- _PROBLEM STATEMENT_: Please return only the lines between the line with "#112 (646, 1112)" and the final line of the entries, both included, and exclude pictures.

(Saved entries)
#####

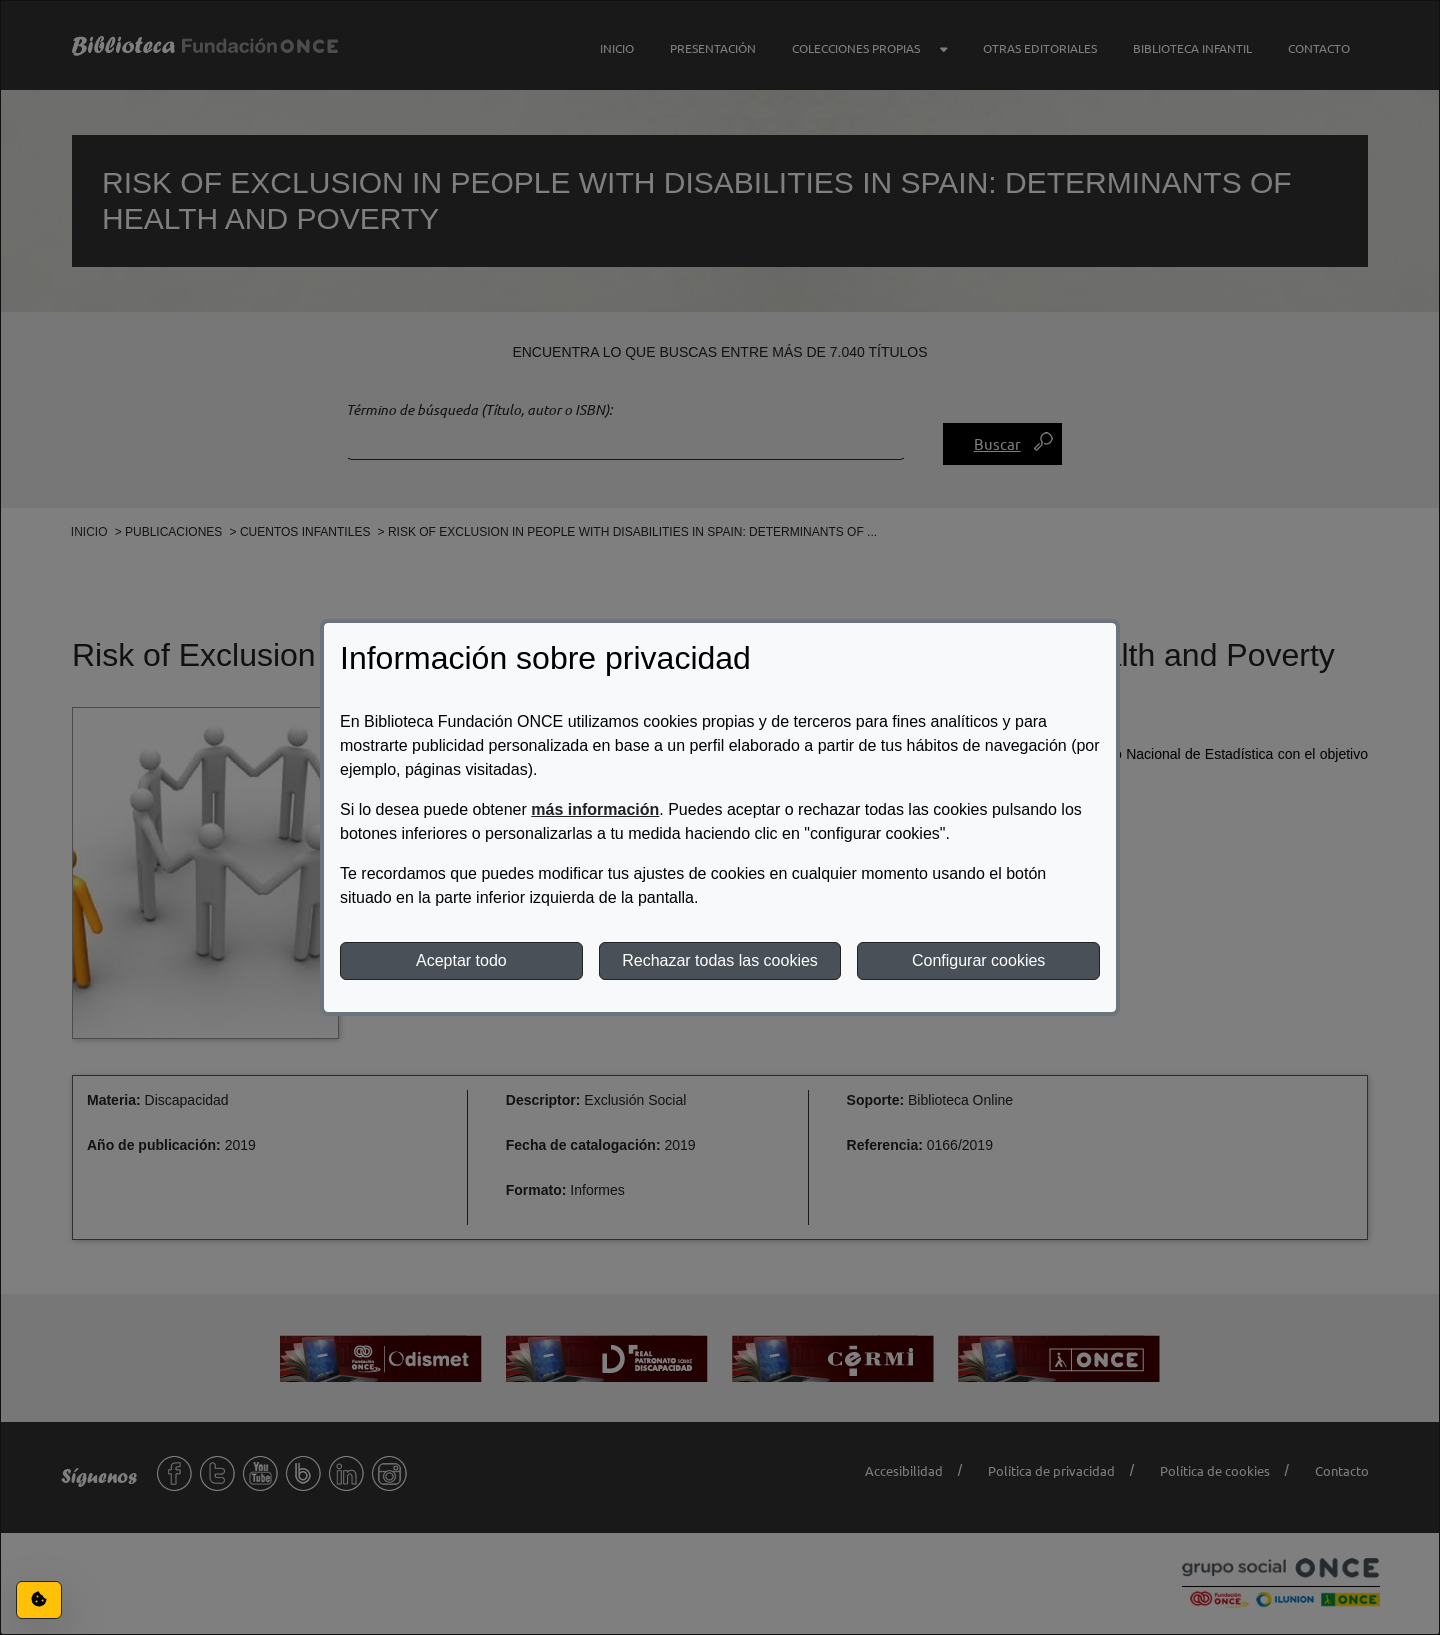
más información (595, 809)
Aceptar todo (461, 960)
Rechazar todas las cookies (720, 960)
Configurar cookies (978, 960)
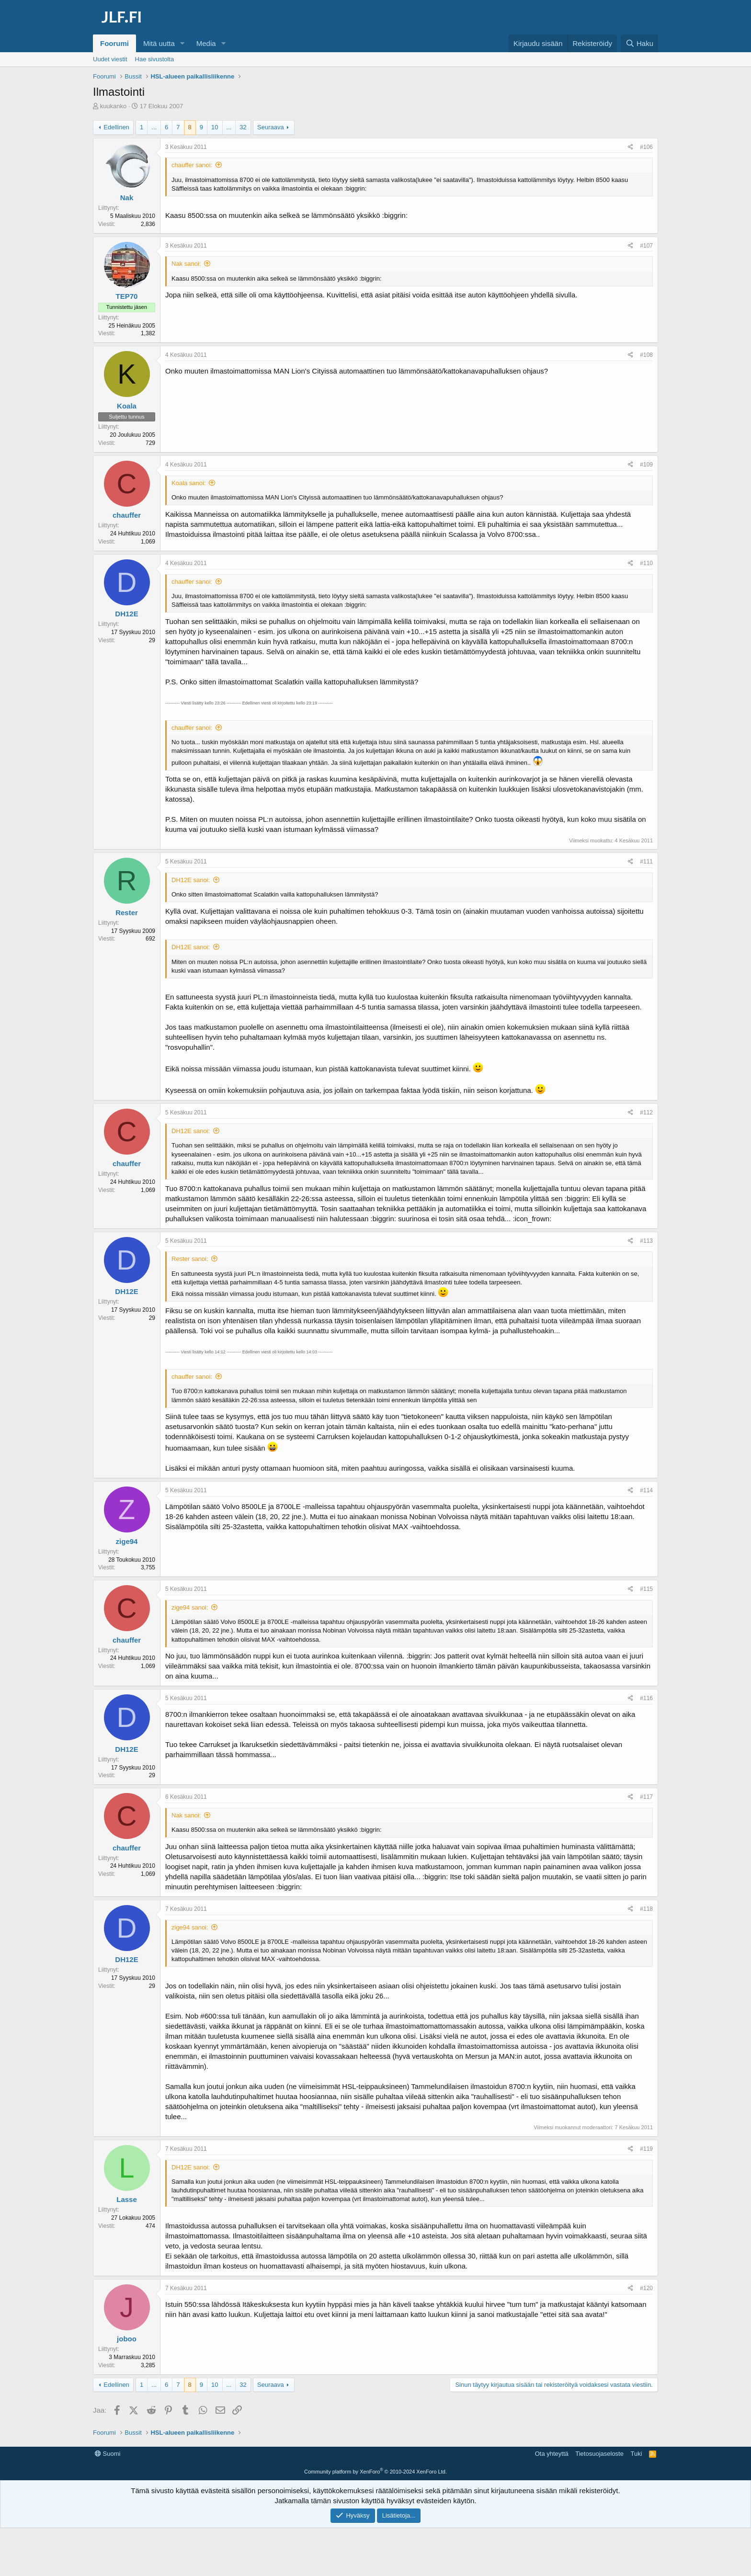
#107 (646, 245)
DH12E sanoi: (190, 880)
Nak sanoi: (186, 263)
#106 (646, 147)
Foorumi (114, 43)
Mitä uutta (159, 43)
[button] (182, 43)
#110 (646, 563)
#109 (646, 464)
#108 (646, 355)
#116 (646, 1698)
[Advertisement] (375, 2469)
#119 (646, 2148)
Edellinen (116, 127)
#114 (646, 1490)
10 (214, 127)
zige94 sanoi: (189, 1607)
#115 (646, 1589)
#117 (646, 1796)
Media (206, 43)
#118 (646, 1909)
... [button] (154, 127)
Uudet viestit (110, 59)
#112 (646, 1112)
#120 (646, 2288)
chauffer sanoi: (191, 165)
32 (242, 127)
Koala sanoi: (188, 483)
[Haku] (639, 43)
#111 (646, 861)
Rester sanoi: (189, 1258)
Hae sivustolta (154, 59)
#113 (646, 1240)
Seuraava (270, 127)
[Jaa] (631, 147)
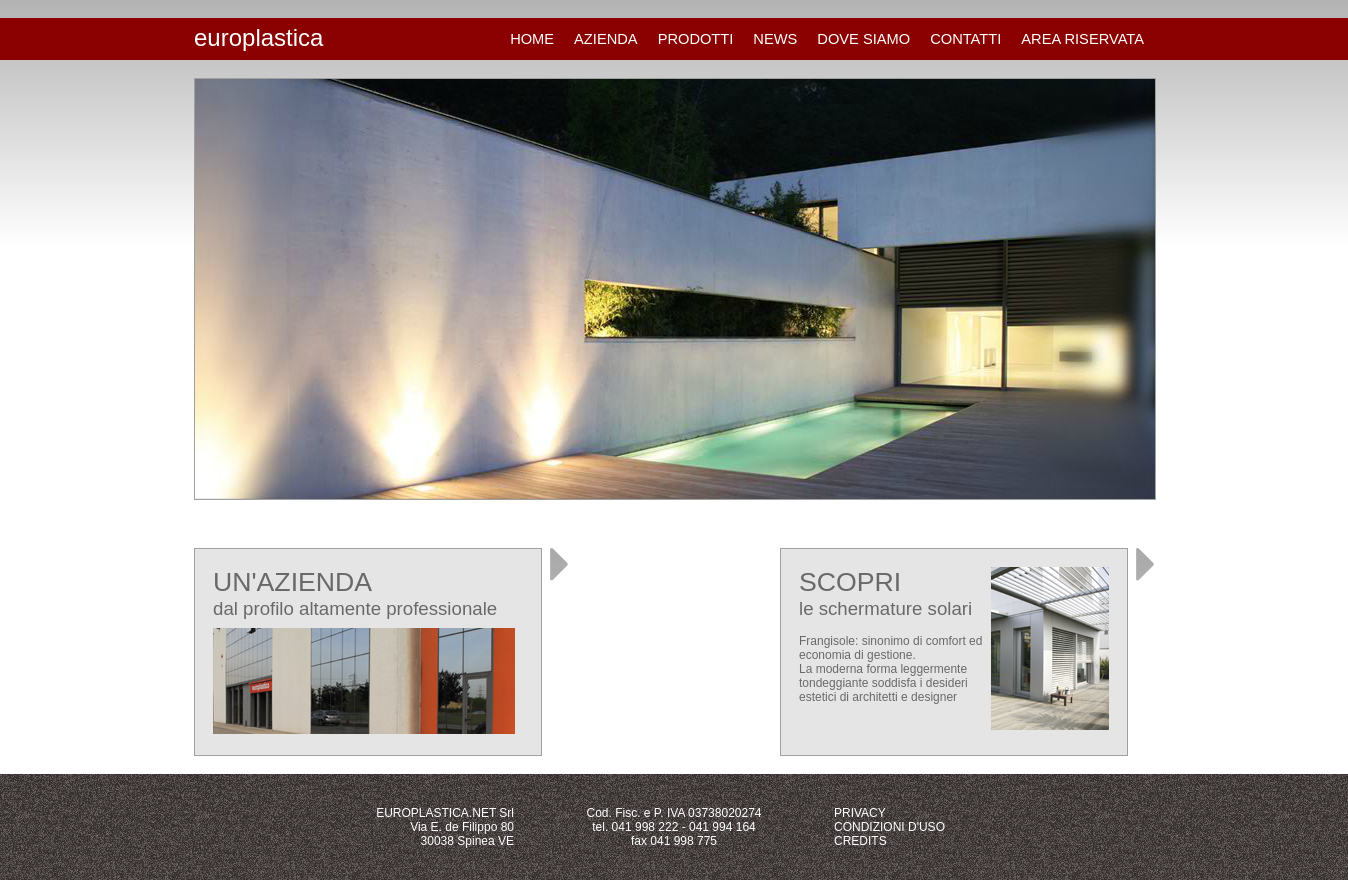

#####

- _WRITTEN RESPONSE_:
#112 (646, 1112)
#120 (646, 2288)
chauffer sanoi: (191, 165)
32 (242, 127)
Koala sanoi: (188, 483)
[Haku] (639, 43)
#111 (646, 861)
Rester sanoi: (189, 1258)
Hae sivustolta (154, 59)
#113 (646, 1240)
Seuraava (270, 127)
[Jaa] (631, 147)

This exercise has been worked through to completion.